(ACTION ITEM):
The listing below should be printed again word for word, without any images.

(INFORMATION):
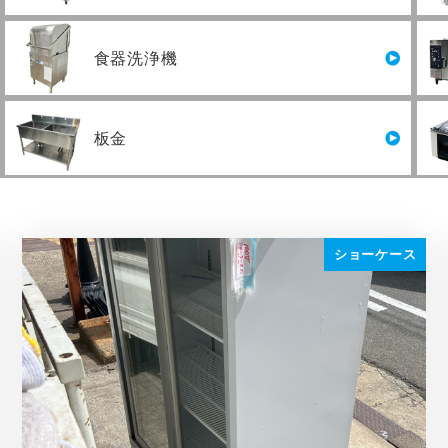
食器洗浄機
板金
ショーケース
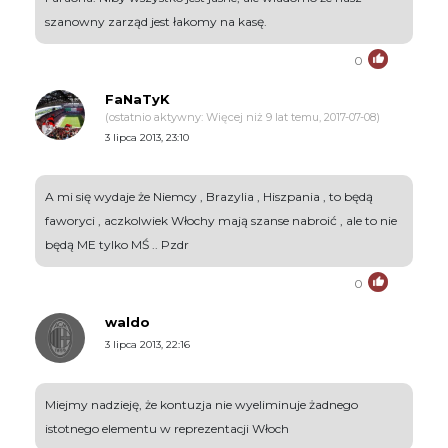
szanowny zarząd jest łakomy na kasę.
0
FaNaTyK
(ostatnio aktywny: Więcej niż 9 lat temu, 2017-07-08)
3 lipca 2013, 23:10
A mi się wydaje że Niemcy , Brazylia , Hiszpania , to będą
faworyci , aczkolwiek Włochy mają szanse nabroić , ale to nie
będą ME tylko MŚ .. Pzdr
0
waldo
3 lipca 2013, 22:16
Miejmy nadzieję, że kontuzja nie wyeliminuje żadnego
istotnego elementu w reprezentacji Włoch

(SOLUTION FOR THIS EXERCISE):
食器洗浄機
板金
ショーケース
szanowny zarząd jest łakomy na kasę.
0
FaNaTyK
(ostatnio aktywny: Więcej niż 9 lat temu, 2017-07-08)
3 lipca 2013, 23:10
A mi się wydaje że Niemcy , Brazylia , Hiszpania , to będą
faworyci , aczkolwiek Włochy mają szanse nabroić , ale to nie
będą ME tylko MŚ .. Pzdr
0
waldo
3 lipca 2013, 22:16
Miejmy nadzieję, że kontuzja nie wyeliminuje żadnego
istotnego elementu w reprezentacji Włoch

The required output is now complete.